The film's music was composed by Justin Varghese and the lyrics were penned by Suhail Koya. The song Jaathikkathottam sung by Soumya Ramakrishnan and Devadutt Bijibal, garnered popular acclaim upon release. The song Shyamavarna Roopini released on 24 July was inspired from a traditional song of the same title.

| No. | Title | Singer(s) | Length |
|---|---|---|---|
| 1. | "Jaathikkathottam" | Soumya Ramakrishnan Devadutt Bijibal | 4:02 |
| 2. | "Shyamavarna Roopini" | Pradeep Palluruthy | 3:21 |
| 3. | "Panthu Thiriyanu (Cricket Song)" | Vineeth Sreenivasan | 1:59 |
| 4. | "Deivame" | Vidyadharan Master | 3:06 |
| Total length: |  |  | 12:38 |

== Release ==
Being a low budget film the film had a limited release. It had its initial release in Kerala and few other centers outside the state on 26 July. The film was released in Qatar, Oman, Kuwait, Bahrain, UAE, and New Zealand on 8 August 2019. A day later, the film got its theatrical release in United Kingdom, Australia and Ireland. The film was released in United States on 14 July 2019.

== Reception ==
===Box office===
The film collected ₹13 crore from first 2 days of its release in Kerala box office.

The film grossed $915,450 from 40 screens in the opening weekend (8 – 11 August) in the United Arab Emirates—best opening of that weekend—and a total of $1,086,048 in five weeks. It collected USD15,327 in two weeks from New Zealand and USD2,612 in the opening weekend in the United Kingdom. The amount from Australia in the opening weekend was USD1204.

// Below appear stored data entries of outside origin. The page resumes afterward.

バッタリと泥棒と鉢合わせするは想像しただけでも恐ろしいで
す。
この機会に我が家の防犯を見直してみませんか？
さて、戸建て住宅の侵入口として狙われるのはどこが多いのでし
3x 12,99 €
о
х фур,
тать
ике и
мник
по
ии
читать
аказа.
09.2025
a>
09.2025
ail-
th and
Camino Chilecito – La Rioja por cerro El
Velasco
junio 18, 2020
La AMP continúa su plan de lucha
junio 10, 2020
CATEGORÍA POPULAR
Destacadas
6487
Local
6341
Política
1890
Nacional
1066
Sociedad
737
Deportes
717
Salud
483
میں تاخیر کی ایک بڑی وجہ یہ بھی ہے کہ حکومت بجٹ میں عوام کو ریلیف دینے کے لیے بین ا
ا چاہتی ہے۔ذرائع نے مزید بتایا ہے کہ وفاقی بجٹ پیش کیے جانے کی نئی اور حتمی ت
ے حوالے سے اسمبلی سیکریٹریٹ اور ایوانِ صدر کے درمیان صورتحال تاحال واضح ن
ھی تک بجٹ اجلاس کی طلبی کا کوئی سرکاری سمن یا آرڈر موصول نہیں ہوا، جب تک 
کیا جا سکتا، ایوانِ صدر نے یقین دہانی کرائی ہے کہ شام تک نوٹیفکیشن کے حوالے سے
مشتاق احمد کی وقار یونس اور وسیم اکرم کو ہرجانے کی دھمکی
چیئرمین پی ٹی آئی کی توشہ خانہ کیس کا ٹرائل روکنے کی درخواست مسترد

The film grossed ₹50 crore from 20 days at the box office, of which ₹27 crore collected from Kerala box office.

===Critical response===
Thanneer Mathan Dinangal received positive reviews from critics. Deepa Soman of The Times of India rated the film three stars out of five. She praised the performances of Mathew Thomas and Anaswara Rajan while applauding Vineeth Sreenivasan for his portrayal of a different avatar he hasn't tried so far. According to Soman, "Tales that take one back in time, especially to the formative years of school days, can almost always be a winner. But, to make it a movie-long memorable affair, it takes enough of clever, relatable fun elements and smart storytelling. Thanneermathan is a story that succeeded in presenting them all, for most parts."

Sajin Srijith of The New Indian Express called the film a "high-school drama done right". He said: "Not many of us still have vivid memories of our school days, which surely had both pleasant and embarrassing moments that shaped our formative years. However that doesn't seem to be the case with writer-director Girish A.D. who, in his directional debut, manages to evoke with perfect clarity, a lot of situations that look strikingly familiar even if some of them may not have actually happened to you."

S. R. Praveen of The Hindu praised the film calling it a school story which actually shows what kids do at school, which is not something that can be said about many other school films. He said that the film is "school, as it is".